The promise of neuroprotective agents in Parkinson's disease

Abstract

Parkinson's disease (PD) is characterized by loss of dopamine neurons in the substantia nigra of the brain. Since there are limited treatment options for PD, neuroprotective agents are currently being tested as a means to slow disease progression. Agents targeting oxidative stress, mitochondrial dysfunction, and inflammation are prime candidates for neuroprotection. This review identifies Rasagiline, Minocycline, and creatine, as the most promising neuroprotective agents for PD, and they are all currently in phase III trials. Other agents possessing protective characteristics in delaying PD include stimulants, vitamins, supplements, and other drugs. Additionally, combination therapies also show benefits in slowing PD progression. The identification of neuroprotective agents for PD provides us with therapeutic opportunities for modifying the course of disease progression and, perhaps, reducing the risk of onset when preclinical biomarkers become available.

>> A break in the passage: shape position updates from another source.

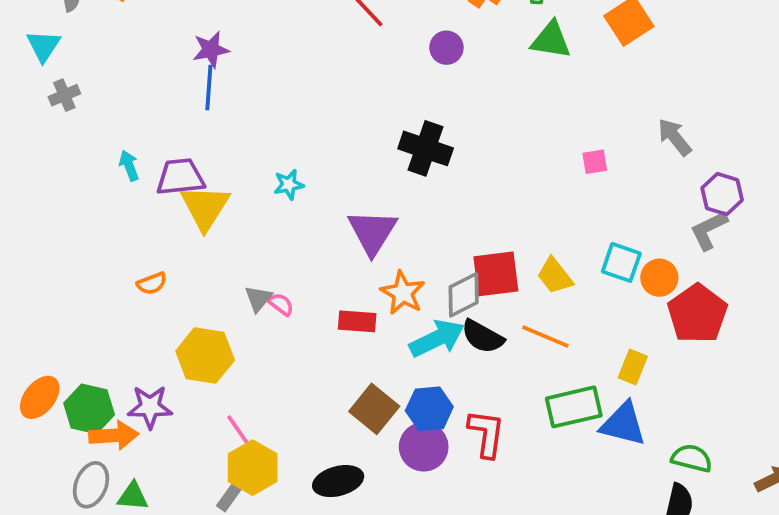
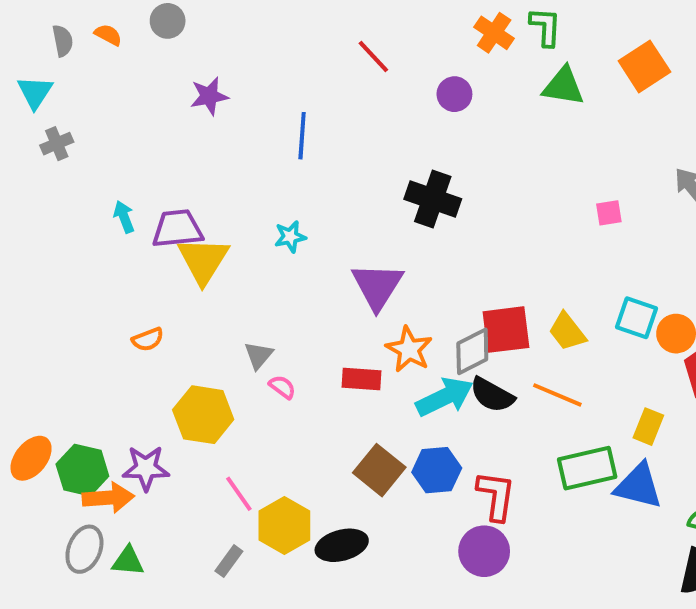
blue line: (209, 88) -> (302, 136), moved
pink semicircle: (281, 304) -> (282, 387), moved
purple circle: (424, 447) -> (484, 551), moved
yellow hexagon: (253, 468) -> (284, 525), moved

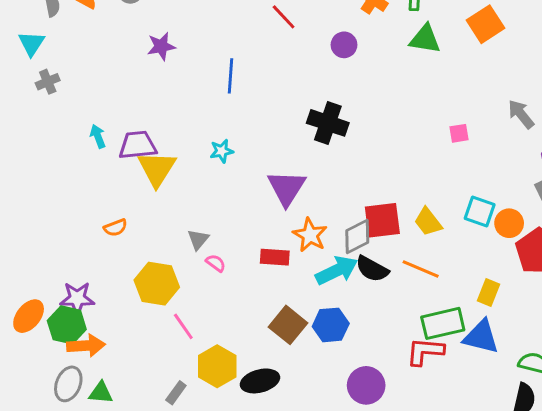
purple star: (146, 468) -> (77, 298), moved
pink line: (239, 494) -> (183, 326), moved
red L-shape: (496, 496) -> (425, 351), moved, turned -93

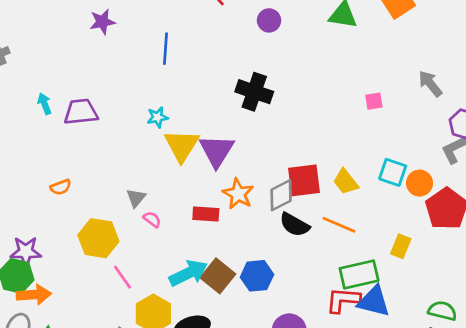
yellow triangle: (157, 169) -> (182, 145), moved
cyan arrow: (337, 270) -> (188, 273), moved
blue triangle: (481, 337) -> (374, 301), moved

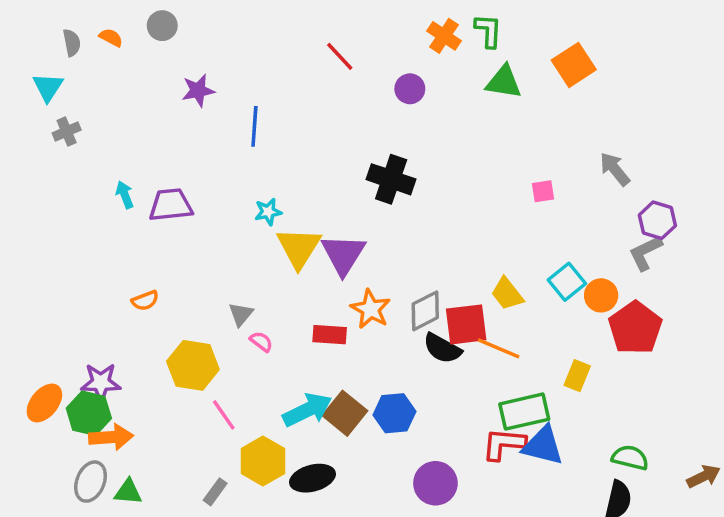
blue line: (166, 49) -> (254, 126), moved
cyan square: (393, 172) -> (567, 282), turned 32
red square: (304, 180) -> (466, 324), moved

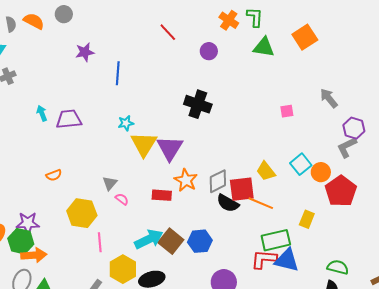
orange semicircle: (111, 38) -> (34, 21), size x1.5
pink line: (224, 415) -> (100, 242), turned 30

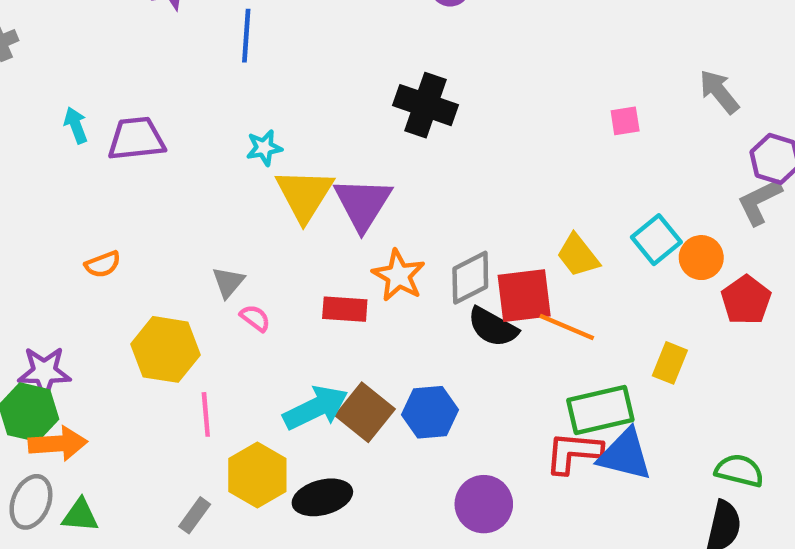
red pentagon: (341, 191) -> (746, 300), size x0.7

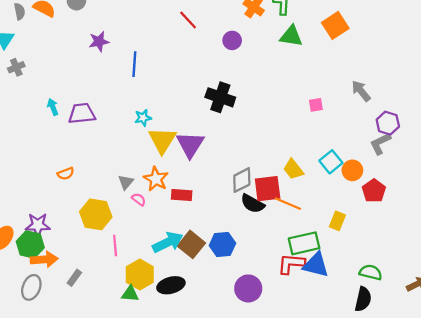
orange star: (399, 275) -> (156, 179), moved
green triangle: (80, 515) -> (130, 294), moved
gray rectangle: (195, 515) -> (74, 278), moved

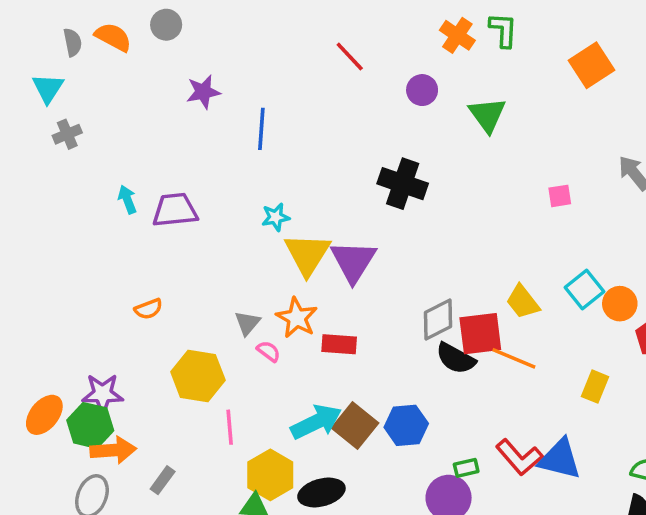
green triangle: (291, 36) -> (487, 115), moved, turned 45
green rectangle: (304, 243) -> (466, 468), moved, size x0.5
red L-shape: (291, 264) -> (519, 457), turned -136

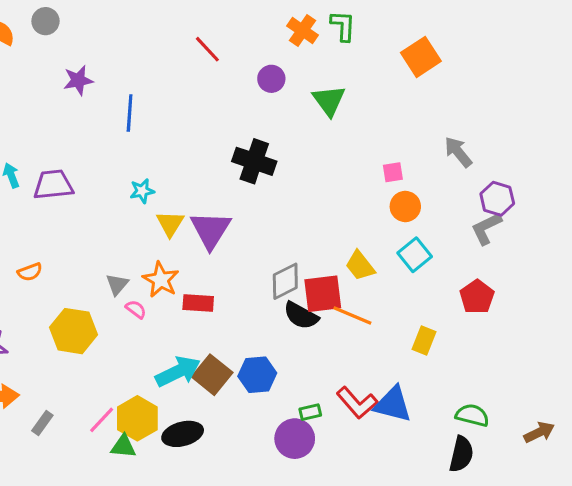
yellow triangle: (307, 254) -> (170, 224), size x0.7
orange circle: (620, 304) -> (405, 206), moved
pink line: (230, 427) -> (102, 420), moved, turned 48

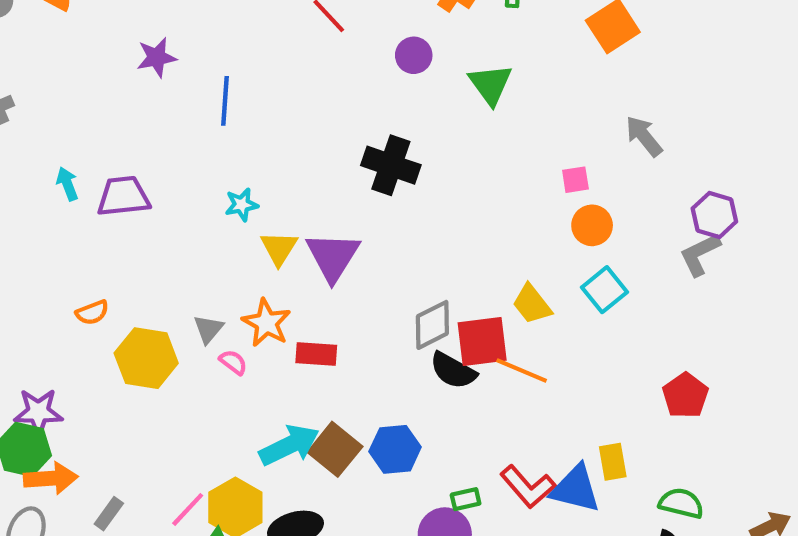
gray arrow: (458, 152) -> (644, 136), moved
red pentagon: (477, 297) -> (685, 395), moved
yellow hexagon: (74, 331) -> (146, 358), moved
yellow rectangle: (424, 340) -> (613, 462), moved, turned -32

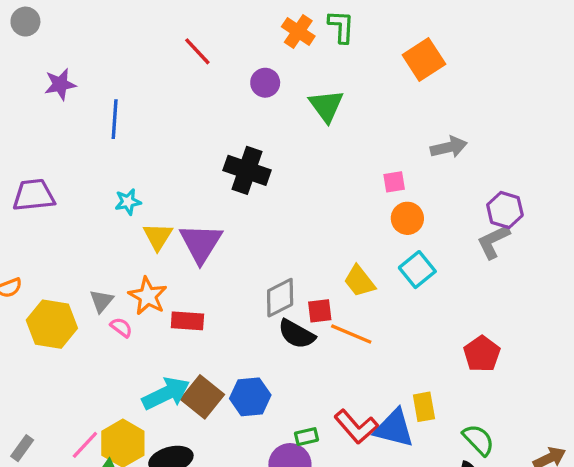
gray arrow: (644, 136) -> (449, 147), turned 116
red square: (482, 341) -> (320, 311), size x0.6
green semicircle: (681, 503) -> (478, 440), turned 32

Keywords: Parkinson’s disease; neurodegeneration; neuroprotection.

Figure 1

The mechanisms of action of neuroprotective agents that are in clinical trials. Rasagiline shows neuroprotective properties by suppressing mitochondrial apoptosis stopping the mitochondrial permeability transition pore (MPT) opening by inhibiting caspase-3, nuclear poly [ADP-ribose] polymerase 1 (PARP-1) activation, stopping the translocation of glyceraldehyde-3-phosphate dehydrogenase (GAPDH), and halting nucleosomal DNA fragmentation. Rasagiline increases the expression of the anti-apoptotic proteins B-cell lymphoma 2 (Bcl-2) and B-cell lymphoma-extra large (Bcl-xL) through the protein kinase C (PKC) pathway, in addition to down-regulating the pro-apoptotic Bcl-2-associated death promoter (Bad) and Bcl-2-associated X protein (Bax). Minocycline inhibits the inflammatory response to prevent cell death and it chealates metals. Creatine inhibits activation of the MPT and represses iron (Fe²⁺) accumulation.